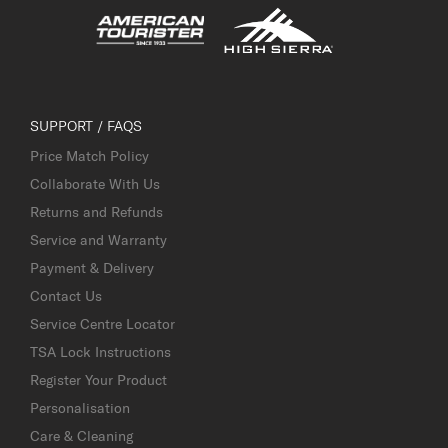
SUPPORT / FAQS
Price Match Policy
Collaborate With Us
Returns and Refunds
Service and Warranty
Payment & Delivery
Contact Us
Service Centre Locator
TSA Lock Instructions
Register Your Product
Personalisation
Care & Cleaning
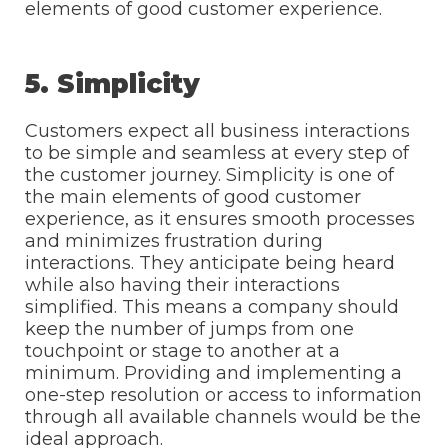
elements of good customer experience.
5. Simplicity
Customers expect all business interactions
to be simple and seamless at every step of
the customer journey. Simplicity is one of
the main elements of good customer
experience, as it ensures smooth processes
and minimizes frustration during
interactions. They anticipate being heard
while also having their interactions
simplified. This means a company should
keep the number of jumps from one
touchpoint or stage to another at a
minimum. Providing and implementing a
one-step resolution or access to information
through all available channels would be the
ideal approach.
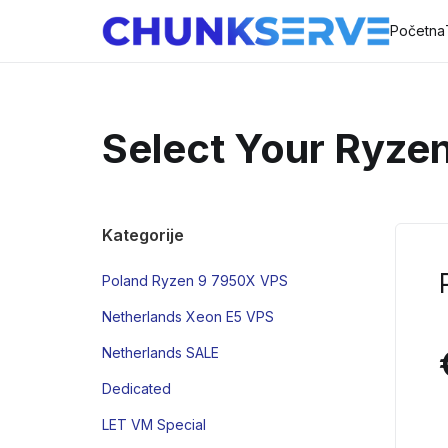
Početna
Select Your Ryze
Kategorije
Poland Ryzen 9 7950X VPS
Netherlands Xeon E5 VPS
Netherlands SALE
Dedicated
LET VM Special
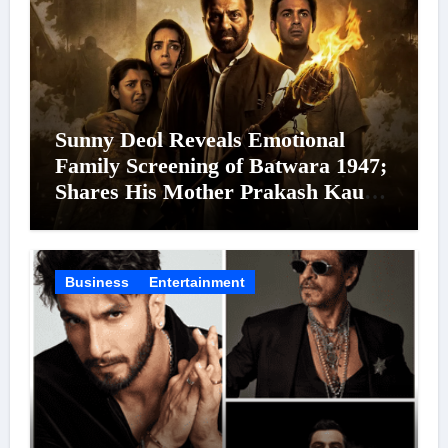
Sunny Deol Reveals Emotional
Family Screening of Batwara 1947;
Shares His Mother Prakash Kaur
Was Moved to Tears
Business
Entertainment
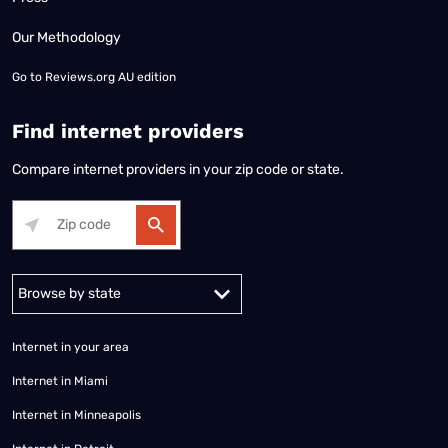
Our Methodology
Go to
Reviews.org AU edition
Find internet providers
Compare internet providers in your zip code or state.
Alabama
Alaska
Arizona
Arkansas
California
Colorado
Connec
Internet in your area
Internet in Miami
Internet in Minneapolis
==================================================
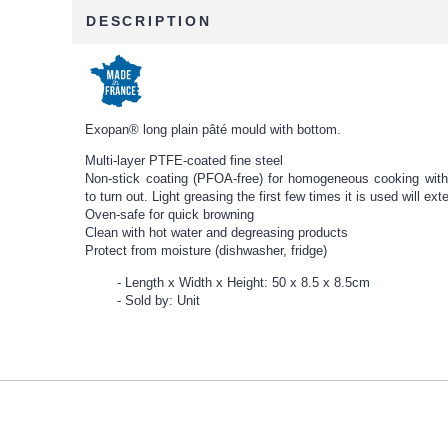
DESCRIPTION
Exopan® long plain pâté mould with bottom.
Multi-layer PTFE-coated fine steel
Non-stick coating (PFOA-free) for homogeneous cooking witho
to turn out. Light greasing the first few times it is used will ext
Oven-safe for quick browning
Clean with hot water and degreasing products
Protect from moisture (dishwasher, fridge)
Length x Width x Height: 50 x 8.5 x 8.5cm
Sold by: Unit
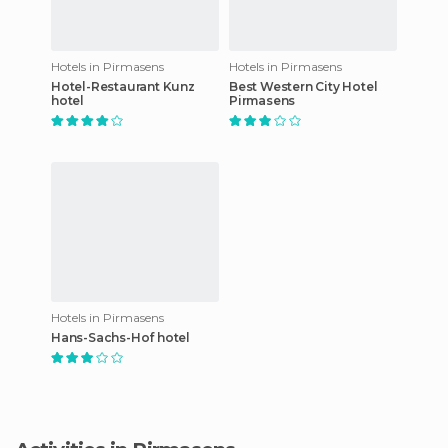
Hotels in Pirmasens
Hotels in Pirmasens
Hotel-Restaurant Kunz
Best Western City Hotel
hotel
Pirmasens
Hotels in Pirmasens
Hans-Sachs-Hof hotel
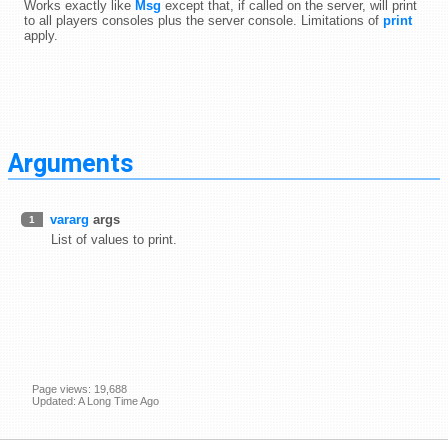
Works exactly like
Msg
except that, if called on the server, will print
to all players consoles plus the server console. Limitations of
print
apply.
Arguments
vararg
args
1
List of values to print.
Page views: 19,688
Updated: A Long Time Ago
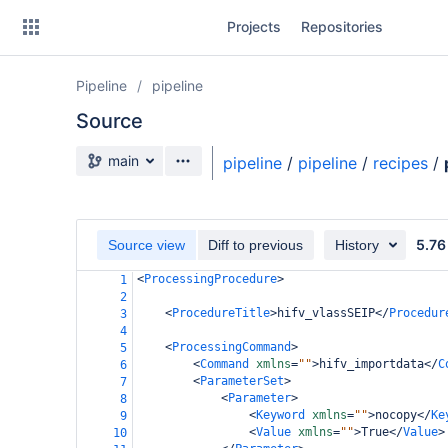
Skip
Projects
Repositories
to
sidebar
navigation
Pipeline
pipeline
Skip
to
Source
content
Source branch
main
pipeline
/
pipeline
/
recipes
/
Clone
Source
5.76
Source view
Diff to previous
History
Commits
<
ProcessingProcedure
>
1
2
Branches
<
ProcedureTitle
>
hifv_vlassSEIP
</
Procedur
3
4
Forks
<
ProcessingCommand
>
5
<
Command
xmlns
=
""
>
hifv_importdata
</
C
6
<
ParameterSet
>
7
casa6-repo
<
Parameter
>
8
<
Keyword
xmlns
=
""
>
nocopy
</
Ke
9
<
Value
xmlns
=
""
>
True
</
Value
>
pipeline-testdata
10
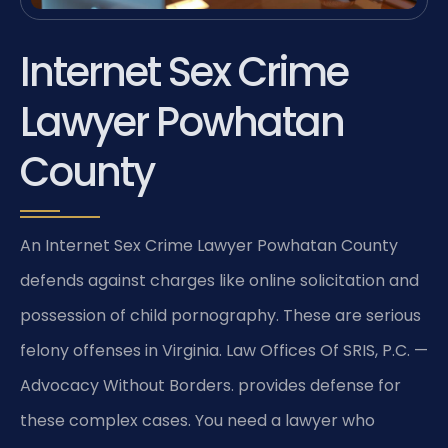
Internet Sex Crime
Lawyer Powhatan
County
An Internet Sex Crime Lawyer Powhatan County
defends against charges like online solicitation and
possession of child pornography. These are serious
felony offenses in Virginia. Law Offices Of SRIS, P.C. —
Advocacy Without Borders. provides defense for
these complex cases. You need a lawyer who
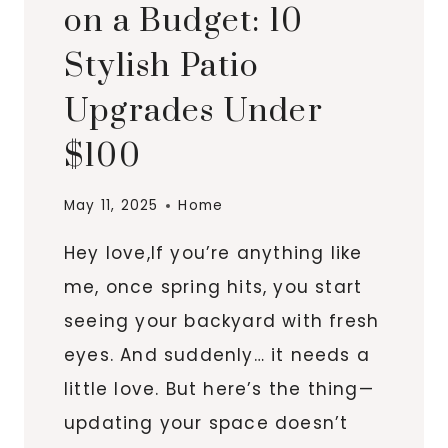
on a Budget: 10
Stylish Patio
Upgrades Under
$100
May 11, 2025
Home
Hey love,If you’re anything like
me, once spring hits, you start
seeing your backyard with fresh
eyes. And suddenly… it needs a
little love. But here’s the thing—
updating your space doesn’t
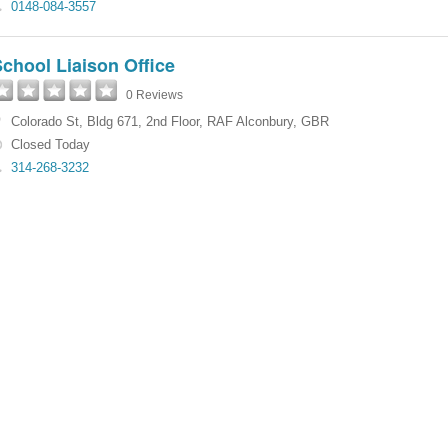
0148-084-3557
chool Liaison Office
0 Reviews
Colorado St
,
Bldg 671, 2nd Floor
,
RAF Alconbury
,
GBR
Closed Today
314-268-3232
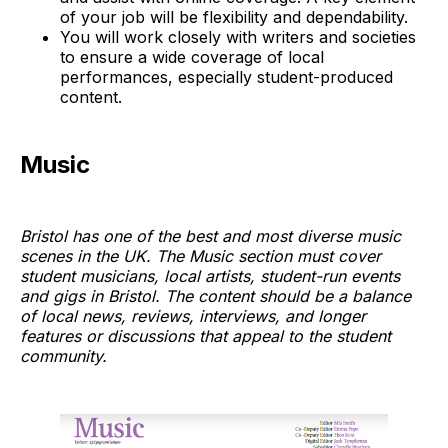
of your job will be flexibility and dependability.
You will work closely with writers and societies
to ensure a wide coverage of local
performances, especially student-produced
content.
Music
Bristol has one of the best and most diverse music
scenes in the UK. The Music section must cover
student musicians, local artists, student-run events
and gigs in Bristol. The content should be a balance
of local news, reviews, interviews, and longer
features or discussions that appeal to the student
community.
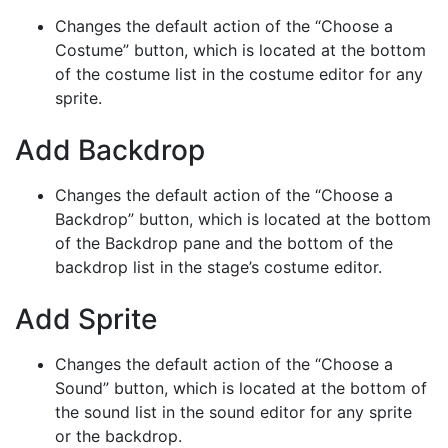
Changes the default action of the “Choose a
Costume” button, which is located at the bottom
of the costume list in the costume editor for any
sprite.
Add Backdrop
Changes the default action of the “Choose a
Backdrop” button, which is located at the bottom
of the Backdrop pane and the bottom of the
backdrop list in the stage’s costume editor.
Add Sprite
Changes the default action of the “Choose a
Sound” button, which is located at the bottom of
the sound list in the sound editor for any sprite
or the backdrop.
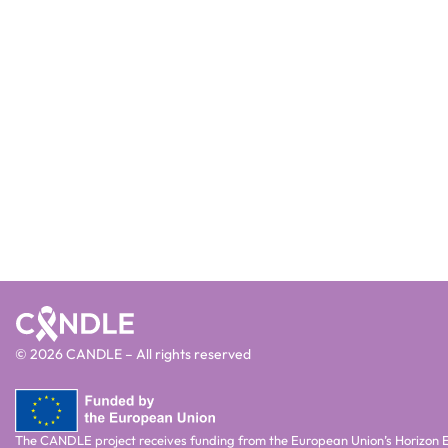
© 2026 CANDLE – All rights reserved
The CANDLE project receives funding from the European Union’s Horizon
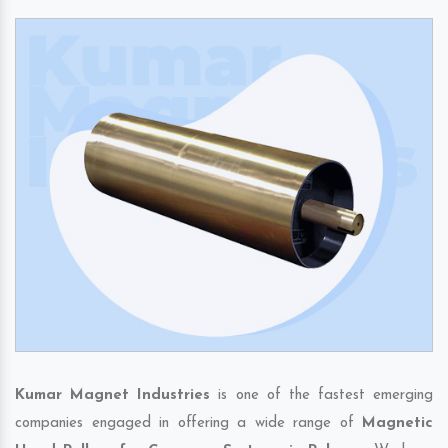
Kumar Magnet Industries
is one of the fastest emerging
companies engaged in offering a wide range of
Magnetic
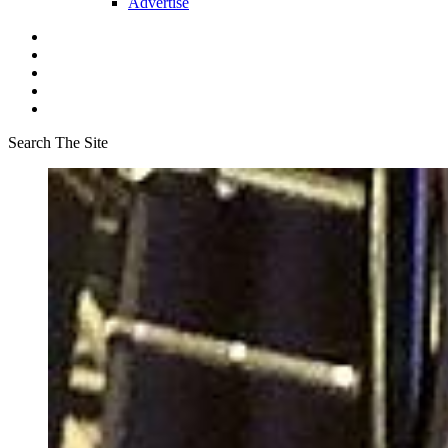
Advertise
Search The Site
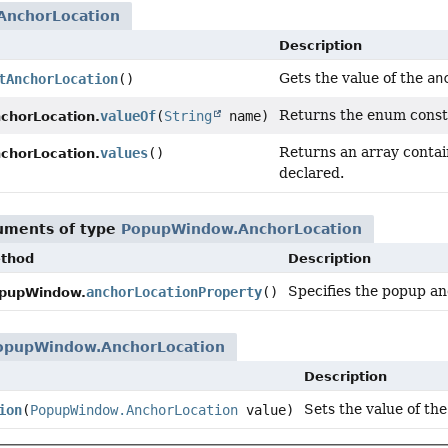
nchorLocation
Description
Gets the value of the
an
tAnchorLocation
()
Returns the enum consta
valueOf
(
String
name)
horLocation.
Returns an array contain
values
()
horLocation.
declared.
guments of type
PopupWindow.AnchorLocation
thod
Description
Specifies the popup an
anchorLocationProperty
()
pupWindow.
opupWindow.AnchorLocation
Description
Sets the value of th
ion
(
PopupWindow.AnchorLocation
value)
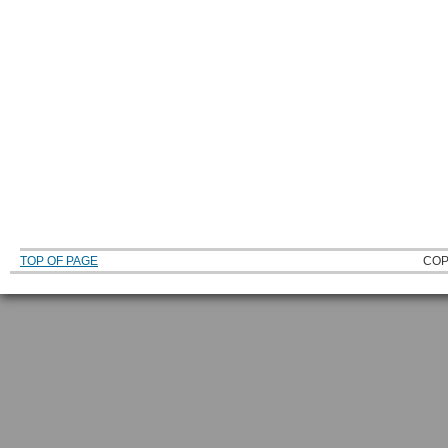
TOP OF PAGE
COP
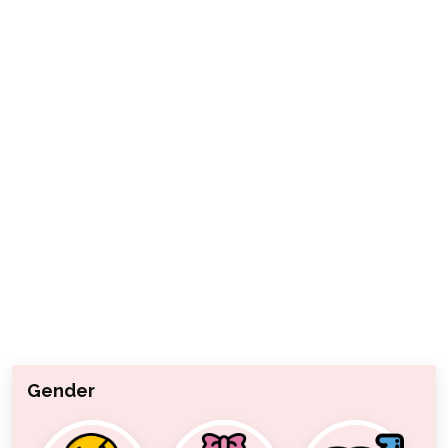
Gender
==================================================
Each line with "main" in it must be identified and copied from the material.

*Result*.
the main elements of good customer
main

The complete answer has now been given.